While the government refutes any wrongdoing and is anticipated to withstand the vote due to its majority in parliament, the motion underscores persistent public anger over a catastrophe that underscored decades of negligence and mismanagement, imperilling railway safety standards. Experts note minimal improvements since then.

"Like every Greek citizen, we seek transparency," stated Nikos Androulakis, leader of the centre-left PASOK party, addressing parliament on Wednesday.

A judicial inquiry is ongoing and is slated for completion in the forthcoming months. Authorities have pressed charges against numerous individuals implicated in the crash, including a station master currently in custody awaiting trial.

To Vima newspaper reported last Saturday that an audio recording between the station master and the train conductor, leaked to the media shortly after the incident, was purportedly edited to attribute blame to human error rather than systemic issues within the railway network.

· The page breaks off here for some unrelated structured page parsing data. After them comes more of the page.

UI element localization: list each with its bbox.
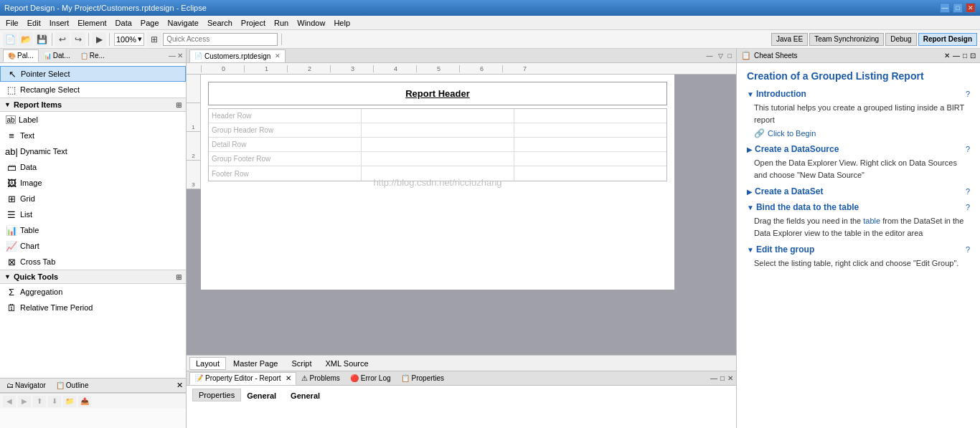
footer-row[interactable]: Footer Row (209, 166, 666, 181)
cs-datasource-header[interactable]: Create a DataSource ? (747, 144, 970, 154)
data-item[interactable]: 🗃 Data (0, 159, 186, 175)
error-log-tab[interactable]: 🔴 Error Log (345, 372, 396, 385)
bottom-close[interactable]: ✕ (727, 374, 733, 382)
data-tab[interactable]: 📊 Dat... (39, 49, 75, 62)
aggregation-item[interactable]: Σ Aggregation (0, 284, 186, 300)
click-to-begin-link[interactable]: 🔗 Click to Begin (747, 128, 970, 138)
bind-help[interactable]: ? (966, 203, 970, 211)
rectangle-select-item[interactable]: ⬚ Rectangle Select (0, 82, 186, 98)
new-button[interactable]: 📄 (3, 32, 17, 47)
edit-group-help[interactable]: ? (966, 245, 970, 254)
property-editor-tab[interactable]: 📝 Property Editor - Report ✕ (189, 372, 296, 385)
navigator-tab[interactable]: 🗂 Navigator (3, 379, 50, 392)
zoom-dropdown-icon[interactable]: ▾ (138, 34, 142, 44)
cheat-sheets-close-icon[interactable]: ✕ (944, 52, 950, 60)
editor-tab-close[interactable]: ✕ (275, 52, 281, 60)
pointer-select-item[interactable]: ↖ Pointer Select (0, 66, 186, 82)
nav-back[interactable]: ◀ (3, 396, 16, 407)
perspective-team-synchronizing[interactable]: Team Synchronizing (809, 33, 884, 46)
detail-row[interactable]: Detail Row (209, 138, 666, 152)
menu-run[interactable]: Run (270, 18, 293, 28)
close-button[interactable]: ✕ (966, 3, 976, 13)
group-header-row[interactable]: Group Header Row (209, 123, 666, 138)
editor-restore[interactable]: □ (727, 52, 733, 60)
group-footer-row[interactable]: Group Footer Row (209, 152, 666, 166)
redo-button[interactable]: ↪ (71, 32, 85, 47)
outline-tab[interactable]: 📋 Outline (52, 379, 93, 392)
navigator-close[interactable]: ✕ (176, 381, 183, 390)
minimize-button[interactable]: — (940, 3, 950, 13)
text-item[interactable]: ≡ Text (0, 128, 186, 143)
run-button[interactable]: ▶ (92, 32, 106, 47)
menu-file[interactable]: File (1, 18, 23, 28)
design-canvas[interactable]: Report Header Header Row Group Header Ro… (201, 75, 674, 290)
canvas-wrap[interactable]: 1 2 3 Report Header Header Row (187, 75, 736, 355)
menu-project[interactable]: Project (237, 18, 270, 28)
menu-window[interactable]: Window (293, 18, 329, 28)
layout-tab[interactable]: Layout (189, 357, 226, 370)
perspective-debug[interactable]: Debug (885, 33, 916, 46)
open-button[interactable]: 📂 (19, 32, 33, 47)
bottom-minimize[interactable]: — (710, 374, 717, 382)
dataset-help[interactable]: ? (966, 187, 970, 196)
save-button[interactable]: 💾 (34, 32, 49, 47)
report-table[interactable]: Header Row Group Header Row Detail Row (208, 108, 667, 181)
perspective-java-ee[interactable]: Java EE (771, 33, 808, 46)
cheat-sheets-maximize[interactable]: □ (963, 52, 967, 60)
list-item[interactable]: ☰ List (0, 206, 186, 222)
zoom-control[interactable]: 100% ▾ (114, 33, 144, 46)
bottom-maximize[interactable]: □ (720, 374, 725, 382)
menu-page[interactable]: Page (136, 18, 164, 28)
grid-item[interactable]: ⊞ Grid (0, 191, 186, 206)
intro-help[interactable]: ? (966, 90, 970, 98)
xml-source-tab[interactable]: XML Source (319, 357, 375, 370)
report-header[interactable]: Report Header (208, 82, 667, 105)
chart-item[interactable]: 📈 Chart (0, 238, 186, 254)
menu-navigate[interactable]: Navigate (164, 18, 203, 28)
nav-forward[interactable]: ▶ (18, 396, 31, 407)
left-panel-close[interactable]: ✕ (177, 52, 183, 60)
maximize-button[interactable]: □ (953, 3, 963, 13)
report-items-header[interactable]: ▼ Report Items ⊞ (0, 98, 186, 112)
label-item[interactable]: ab Label (0, 112, 186, 128)
property-editor-close[interactable]: ✕ (286, 374, 291, 382)
menu-help[interactable]: Help (329, 18, 354, 28)
perspective-report-design[interactable]: Report Design (918, 33, 977, 46)
menu-search[interactable]: Search (203, 18, 237, 28)
editor-maximize[interactable]: ▽ (717, 52, 725, 60)
re-tab[interactable]: 📋 Re... (75, 49, 110, 62)
cs-edit-group-header[interactable]: Edit the group ? (747, 244, 970, 255)
quick-access-input[interactable] (163, 33, 278, 46)
nav-down[interactable]: ⬇ (48, 396, 61, 407)
image-item[interactable]: 🖼 Image (0, 175, 186, 191)
script-tab[interactable]: Script (285, 357, 318, 370)
nav-export[interactable]: 📤 (78, 396, 91, 407)
cheat-sheets-minimize[interactable]: — (953, 52, 960, 60)
zoom-fit-button[interactable]: ⊞ (147, 32, 161, 47)
menu-element[interactable]: Element (73, 18, 110, 28)
cs-bind-header[interactable]: Bind the data to the table ? (747, 202, 970, 212)
quick-tools-expand[interactable]: ⊞ (176, 273, 182, 281)
editor-minimize[interactable]: — (705, 52, 715, 60)
master-page-tab[interactable]: Master Page (227, 357, 284, 370)
menu-edit[interactable]: Edit (23, 18, 45, 28)
undo-button[interactable]: ↩ (55, 32, 70, 47)
properties-btn[interactable]: Properties (192, 389, 241, 401)
palette-tab[interactable]: 🎨 Pal... (3, 49, 39, 62)
relative-time-period-item[interactable]: 🗓 Relative Time Period (0, 300, 186, 315)
nav-up[interactable]: ⬆ (33, 396, 46, 407)
cs-intro-header[interactable]: Introduction ? (747, 89, 970, 99)
datasource-help[interactable]: ? (966, 145, 970, 153)
nav-folder[interactable]: 📁 (63, 396, 76, 407)
problems-tab[interactable]: ⚠ Problems (296, 372, 345, 385)
editor-tab-customers[interactable]: 📄 Customers.rptdesign ✕ (189, 49, 286, 62)
properties-tab[interactable]: 📋 Properties (396, 372, 450, 385)
cs-dataset-header[interactable]: Create a DataSet ? (747, 186, 970, 196)
quick-tools-header[interactable]: ▼ Quick Tools ⊞ (0, 270, 186, 284)
dynamic-text-item[interactable]: ab| Dynamic Text (0, 143, 186, 159)
cheat-sheets-detach[interactable]: ⊡ (970, 52, 976, 60)
cross-tab-item[interactable]: ⊠ Cross Tab (0, 254, 186, 270)
header-row[interactable]: Header Row (209, 109, 666, 123)
menu-data[interactable]: Data (111, 18, 136, 28)
report-items-expand[interactable]: ⊞ (176, 101, 182, 109)
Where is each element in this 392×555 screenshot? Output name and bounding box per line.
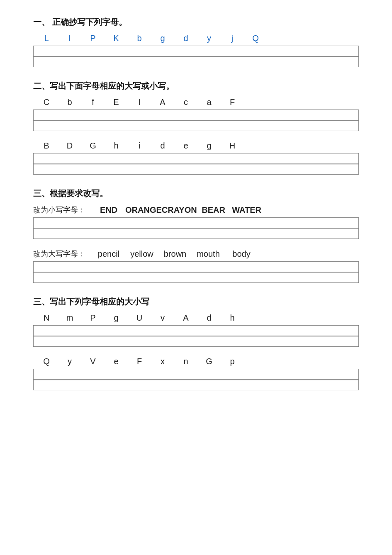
letter-H: H bbox=[221, 141, 244, 151]
section-4-sub-2: Q y V e F x n G p bbox=[33, 357, 359, 390]
word-WATER: WATER bbox=[230, 205, 263, 215]
letter-i: i bbox=[128, 141, 151, 151]
word-mouth: mouth bbox=[192, 249, 225, 259]
letter-K: K bbox=[105, 34, 128, 43]
label-row-lowercase: 改为小写字母： END ORANGE CRAYON BEAR WATER bbox=[33, 205, 359, 215]
letter-row-2-1: C b f E l A c a F bbox=[33, 97, 359, 107]
word-CRAYON: CRAYON bbox=[162, 205, 197, 215]
letter-y2: y bbox=[58, 357, 81, 366]
letter-Q2: Q bbox=[35, 357, 58, 366]
letter-a: a bbox=[197, 97, 221, 107]
section-3-sub-1: 改为小写字母： END ORANGE CRAYON BEAR WATER bbox=[33, 205, 359, 239]
word-ORANGE: ORANGE bbox=[125, 205, 162, 215]
letter-l: l bbox=[58, 34, 81, 43]
letter-c: c bbox=[174, 97, 197, 107]
letter-p: p bbox=[221, 357, 244, 366]
writing-lines-3-2[interactable] bbox=[33, 261, 359, 283]
writing-lines-3-1[interactable] bbox=[33, 217, 359, 239]
letter-d: d bbox=[151, 141, 174, 151]
letter-l2: l bbox=[128, 97, 151, 107]
letter-A: A bbox=[151, 97, 174, 107]
writing-lines-2-2[interactable] bbox=[33, 153, 359, 175]
letter-d: d bbox=[174, 34, 197, 43]
letter-g: g bbox=[151, 34, 174, 43]
page-container: 一、 正确抄写下列字母。 L l P K b g d y j Q 二、写出下面字… bbox=[33, 17, 359, 390]
section-4: 三、写出下列字母相应的大小写 N m P g U v A d h Q y V e bbox=[33, 296, 359, 390]
letter-n: n bbox=[174, 357, 197, 366]
letter-A2: A bbox=[174, 313, 197, 323]
section-3-sub-2: 改为大写字母： pencil yellow brown mouth body bbox=[33, 249, 359, 283]
letter-e: e bbox=[174, 141, 197, 151]
letter-b: b bbox=[128, 34, 151, 43]
section-2-sub-2: B D G h i d e g H bbox=[33, 141, 359, 175]
letter-B: B bbox=[35, 141, 58, 151]
letter-d2: d bbox=[197, 313, 221, 323]
word-END: END bbox=[92, 205, 125, 215]
letter-U: U bbox=[128, 313, 151, 323]
letter-D: D bbox=[58, 141, 81, 151]
letter-f: f bbox=[81, 97, 105, 107]
letter-F: F bbox=[221, 97, 244, 107]
letter-v: v bbox=[151, 313, 174, 323]
label-lowercase: 改为小写字母： bbox=[33, 205, 85, 215]
writing-lines-4-2[interactable] bbox=[33, 369, 359, 390]
letter-P: P bbox=[81, 34, 105, 43]
letter-G2: G bbox=[197, 357, 221, 366]
label-uppercase: 改为大写字母： bbox=[33, 249, 85, 259]
section-2: 二、写出下面字母相应的大写或小写。 C b f E l A c a F B D … bbox=[33, 80, 359, 175]
letter-row-4-2: Q y V e F x n G p bbox=[33, 357, 359, 366]
label-row-uppercase: 改为大写字母： pencil yellow brown mouth body bbox=[33, 249, 359, 259]
letter-row-4-1: N m P g U v A d h bbox=[33, 313, 359, 323]
letter-row-1: L l P K b g d y j Q bbox=[33, 34, 359, 43]
word-body: body bbox=[225, 249, 258, 259]
section-1: 一、 正确抄写下列字母。 L l P K b g d y j Q bbox=[33, 17, 359, 67]
letter-V: V bbox=[81, 357, 105, 366]
writing-lines-2-1[interactable] bbox=[33, 110, 359, 131]
letter-g2: g bbox=[197, 141, 221, 151]
letter-m: m bbox=[58, 313, 81, 323]
letter-G: G bbox=[81, 141, 105, 151]
letter-j: j bbox=[221, 34, 244, 43]
section-2-sub-1: C b f E l A c a F bbox=[33, 97, 359, 131]
letter-N: N bbox=[35, 313, 58, 323]
letter-b2: b bbox=[58, 97, 81, 107]
section-3: 三、根据要求改写。 改为小写字母： END ORANGE CRAYON BEAR… bbox=[33, 188, 359, 283]
letter-x: x bbox=[151, 357, 174, 366]
letter-h2: h bbox=[221, 313, 244, 323]
letter-y: y bbox=[197, 34, 221, 43]
letter-C: C bbox=[35, 97, 58, 107]
section-1-title: 一、 正确抄写下列字母。 bbox=[33, 17, 359, 28]
word-pencil: pencil bbox=[92, 249, 125, 259]
section-1-sub-1: L l P K b g d y j Q bbox=[33, 34, 359, 67]
letter-P2: P bbox=[81, 313, 105, 323]
word-yellow: yellow bbox=[125, 249, 158, 259]
letter-E: E bbox=[105, 97, 128, 107]
letter-e2: e bbox=[105, 357, 128, 366]
word-brown: brown bbox=[158, 249, 192, 259]
letter-F2: F bbox=[128, 357, 151, 366]
writing-lines-4-1[interactable] bbox=[33, 325, 359, 347]
letter-L: L bbox=[35, 34, 58, 43]
section-4-sub-1: N m P g U v A d h bbox=[33, 313, 359, 347]
letter-g3: g bbox=[105, 313, 128, 323]
letter-h: h bbox=[105, 141, 128, 151]
letter-Q: Q bbox=[244, 34, 267, 43]
letter-row-2-2: B D G h i d e g H bbox=[33, 141, 359, 151]
writing-lines-1-1[interactable] bbox=[33, 46, 359, 67]
section-2-title: 二、写出下面字母相应的大写或小写。 bbox=[33, 80, 359, 92]
word-BEAR: BEAR bbox=[197, 205, 230, 215]
section-3-title: 三、根据要求改写。 bbox=[33, 188, 359, 199]
section-4-title: 三、写出下列字母相应的大小写 bbox=[33, 296, 359, 307]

Reuters could not independently verify these claims.

Investigators hired by relatives of the victims have also asserted that the rapid removal of charred carriages from the accident site and the application of gravel may have compromised evidence. Greece lacked a functional national investigative body for such incidents at the time of the collision.

Victims' families have launched a petition to amend century-old regulations shielding politicians from prosecution, amassing over 1.3 million signatures to date.

Mitsotakis's New Democracy party, leading in opinion polls, alleges that the opposition is leveraging the situation for political gain. Justice Minister George Floridis dismissed the allegations as a "smear campaign based on falsehoods and deceit."